Anda di halaman 1dari 1

Proyek Mubajir di Pulau Seribu

Pelaksana Tgas (Plt) Bupati Kepulauan Seribu, Djunaidi, menyayangkan sejumlah projek
pembangunan yang dibangun tidak sesuai dengan kebutuhan pembangunan di Pulau Seribu.
Menurut dia, proyek dari sejumlah instansi itu mubajir dan buang-buang anggaran.

Saya sudah lihat sejumlah proyek yang mubajir dan saya harap itu dapat menjadi pelajaran
untuk pembangunan di Kepulauan Seribu kedepannya, ujar Djunaidi, Senin (27/5).

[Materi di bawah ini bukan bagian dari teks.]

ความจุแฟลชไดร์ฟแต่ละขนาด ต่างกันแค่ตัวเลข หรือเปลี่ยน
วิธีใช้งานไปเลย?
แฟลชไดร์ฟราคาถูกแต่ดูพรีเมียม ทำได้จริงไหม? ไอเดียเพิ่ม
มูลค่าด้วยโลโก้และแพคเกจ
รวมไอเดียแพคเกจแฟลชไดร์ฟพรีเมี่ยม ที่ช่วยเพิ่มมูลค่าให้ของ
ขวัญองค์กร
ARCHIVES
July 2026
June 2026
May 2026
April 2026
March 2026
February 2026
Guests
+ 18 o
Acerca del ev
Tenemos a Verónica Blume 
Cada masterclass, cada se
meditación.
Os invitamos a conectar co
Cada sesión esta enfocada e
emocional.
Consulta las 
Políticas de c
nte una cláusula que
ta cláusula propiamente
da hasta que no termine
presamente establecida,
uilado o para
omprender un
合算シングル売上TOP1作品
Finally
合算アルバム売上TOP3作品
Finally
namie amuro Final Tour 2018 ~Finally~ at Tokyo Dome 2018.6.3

Diungkapkan Djunaidi yang juga Wakil Bupati Kepulauan Seribu ini, dari sejumlah proyek
mubajir yang saat ini menjadi perhatiannya adalah pembangunan Pujasera di Pulau Untung Jawa.
Proyek yang ditaksir menggunakan anggran milyaran rupiah sekitar tahun 2007 itu saat ini
kurang dimanfaatkan keberadaannya.

Dalam rapat pimpinan (Rapim) di Provinsi, saya ungkapkan itu dan berharap para SKPD
tingkat dinas lebih memperhatian kebutuhan masyarakat Kepulauan Seribu bila ingin
membangun, jelasnya.

Hal sama juga ditegaskan Djunaidi bagi SKPD di jajaran Pemerintah Kabupaten Kepulauan
Seribu. Dia meminta agar SKPD dalam membangun melihat aspek kebutuhan masyarakat dan
tidak hanya sekedar proyek. Sudah saatnya kebutuhan masyarakat itu prioritas, yang serimonial
nanti aja, ujar mantan Asisten Perekonomian dan Pembangunan Pemkot Jakarta Barat ini.

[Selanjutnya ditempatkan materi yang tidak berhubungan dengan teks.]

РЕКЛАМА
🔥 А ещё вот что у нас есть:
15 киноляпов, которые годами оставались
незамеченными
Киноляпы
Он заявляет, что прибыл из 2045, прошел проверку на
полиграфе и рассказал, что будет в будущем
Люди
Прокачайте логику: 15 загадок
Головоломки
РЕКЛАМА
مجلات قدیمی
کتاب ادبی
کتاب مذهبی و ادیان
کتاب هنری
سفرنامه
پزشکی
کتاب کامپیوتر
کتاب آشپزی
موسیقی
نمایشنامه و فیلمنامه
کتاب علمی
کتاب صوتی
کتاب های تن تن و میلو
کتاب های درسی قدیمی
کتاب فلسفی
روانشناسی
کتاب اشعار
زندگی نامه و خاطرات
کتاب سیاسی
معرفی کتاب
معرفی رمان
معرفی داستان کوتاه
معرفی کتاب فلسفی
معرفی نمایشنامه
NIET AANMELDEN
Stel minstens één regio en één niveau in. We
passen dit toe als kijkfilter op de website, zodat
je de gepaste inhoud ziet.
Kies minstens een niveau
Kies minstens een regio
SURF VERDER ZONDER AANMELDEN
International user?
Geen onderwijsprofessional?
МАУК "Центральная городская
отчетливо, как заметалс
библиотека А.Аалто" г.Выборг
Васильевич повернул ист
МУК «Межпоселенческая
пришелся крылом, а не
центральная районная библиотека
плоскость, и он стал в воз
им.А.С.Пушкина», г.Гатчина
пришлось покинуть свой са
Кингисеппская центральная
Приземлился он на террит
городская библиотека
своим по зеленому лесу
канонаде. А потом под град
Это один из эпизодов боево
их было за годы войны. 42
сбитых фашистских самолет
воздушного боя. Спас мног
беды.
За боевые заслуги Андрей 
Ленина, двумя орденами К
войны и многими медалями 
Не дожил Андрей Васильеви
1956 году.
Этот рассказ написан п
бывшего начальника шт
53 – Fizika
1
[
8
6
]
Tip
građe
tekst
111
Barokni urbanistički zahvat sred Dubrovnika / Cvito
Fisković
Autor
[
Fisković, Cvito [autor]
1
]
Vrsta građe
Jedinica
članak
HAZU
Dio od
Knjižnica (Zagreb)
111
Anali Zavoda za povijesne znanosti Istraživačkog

Disinggung pembangunan Landasan Pacu Pesawat Terbang di Pulau Panjang yang tidak ada
kelanjutannya lantaran tersandung hukum tindak pidana korupsi. Djunaidi hanya tersenyum. Itu
juga jadi pengalaman, jawabnya singkat.

Lebih jauh, Djunaidi mengatakan, saat ini Pulau Seribu sudah tampil menjadi salah satu destinasi
wisata yang mulai diperhitungkan. Jadi, tepat bila orientasi pembangunan dapat mendukung
aktifitas tersebut. Luar biasa, kita lihat saat akhir pekan dan hari libur. Yang datang berwisata
lebih banyak dibanding orang pulaunya, candanya.